Stop after the line that contains "JEL codes (55, 250)"; until then, restate each line of the entries word for word from the very first.

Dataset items
=== Section Start ===

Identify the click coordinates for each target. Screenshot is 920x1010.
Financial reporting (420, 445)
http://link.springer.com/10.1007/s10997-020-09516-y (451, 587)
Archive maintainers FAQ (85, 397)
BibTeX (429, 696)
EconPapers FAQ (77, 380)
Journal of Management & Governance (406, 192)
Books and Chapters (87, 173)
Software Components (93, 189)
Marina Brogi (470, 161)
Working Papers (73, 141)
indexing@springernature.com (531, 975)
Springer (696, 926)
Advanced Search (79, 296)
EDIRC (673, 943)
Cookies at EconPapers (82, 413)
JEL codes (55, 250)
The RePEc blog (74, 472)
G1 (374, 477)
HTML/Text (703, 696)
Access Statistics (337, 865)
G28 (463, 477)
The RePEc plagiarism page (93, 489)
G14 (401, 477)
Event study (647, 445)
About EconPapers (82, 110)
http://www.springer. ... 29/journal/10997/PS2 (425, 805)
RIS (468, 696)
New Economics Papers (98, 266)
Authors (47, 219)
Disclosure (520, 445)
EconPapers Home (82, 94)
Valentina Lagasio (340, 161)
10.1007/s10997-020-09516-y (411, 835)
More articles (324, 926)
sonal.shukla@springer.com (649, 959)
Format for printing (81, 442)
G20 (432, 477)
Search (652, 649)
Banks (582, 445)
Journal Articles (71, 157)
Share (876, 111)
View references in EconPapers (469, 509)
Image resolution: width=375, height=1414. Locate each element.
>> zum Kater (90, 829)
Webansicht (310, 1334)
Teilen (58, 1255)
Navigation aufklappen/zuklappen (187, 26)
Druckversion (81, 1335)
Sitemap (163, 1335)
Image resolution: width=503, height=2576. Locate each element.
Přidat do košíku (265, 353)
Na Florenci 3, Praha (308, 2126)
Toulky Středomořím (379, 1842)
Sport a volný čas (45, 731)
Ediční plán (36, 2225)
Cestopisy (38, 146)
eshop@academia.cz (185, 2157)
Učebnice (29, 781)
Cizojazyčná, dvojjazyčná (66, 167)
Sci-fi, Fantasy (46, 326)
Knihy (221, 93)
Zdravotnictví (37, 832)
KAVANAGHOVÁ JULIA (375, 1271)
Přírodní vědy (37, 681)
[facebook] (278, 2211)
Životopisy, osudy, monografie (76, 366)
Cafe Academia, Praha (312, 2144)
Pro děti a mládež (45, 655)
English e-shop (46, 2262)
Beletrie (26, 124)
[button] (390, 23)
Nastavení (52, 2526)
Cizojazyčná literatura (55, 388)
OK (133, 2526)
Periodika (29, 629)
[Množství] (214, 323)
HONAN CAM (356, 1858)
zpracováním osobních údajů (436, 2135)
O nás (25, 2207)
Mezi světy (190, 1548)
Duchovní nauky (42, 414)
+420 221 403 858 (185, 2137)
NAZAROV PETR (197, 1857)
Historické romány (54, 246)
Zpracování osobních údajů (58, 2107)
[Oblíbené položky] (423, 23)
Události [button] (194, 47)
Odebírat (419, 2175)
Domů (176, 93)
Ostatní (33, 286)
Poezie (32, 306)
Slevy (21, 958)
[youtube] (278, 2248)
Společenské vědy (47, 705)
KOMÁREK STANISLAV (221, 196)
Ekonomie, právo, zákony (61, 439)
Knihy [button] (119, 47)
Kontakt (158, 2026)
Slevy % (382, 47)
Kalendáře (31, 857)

=== Section End ===

--- SOLVED EXERCISE ---
Identify the click coordinates for each target. Screenshot is 920x1010.
Financial reporting (420, 445)
http://link.springer.com/10.1007/s10997-020-09516-y (451, 587)
Archive maintainers FAQ (85, 397)
BibTeX (429, 696)
EconPapers FAQ (77, 380)
Journal of Management & Governance (406, 192)
Books and Chapters (87, 173)
Software Components (93, 189)
Marina Brogi (470, 161)
Working Papers (73, 141)
indexing@springernature.com (531, 975)
Springer (696, 926)
Advanced Search (79, 296)
EDIRC (673, 943)
Cookies at EconPapers (82, 413)
JEL codes (55, 250)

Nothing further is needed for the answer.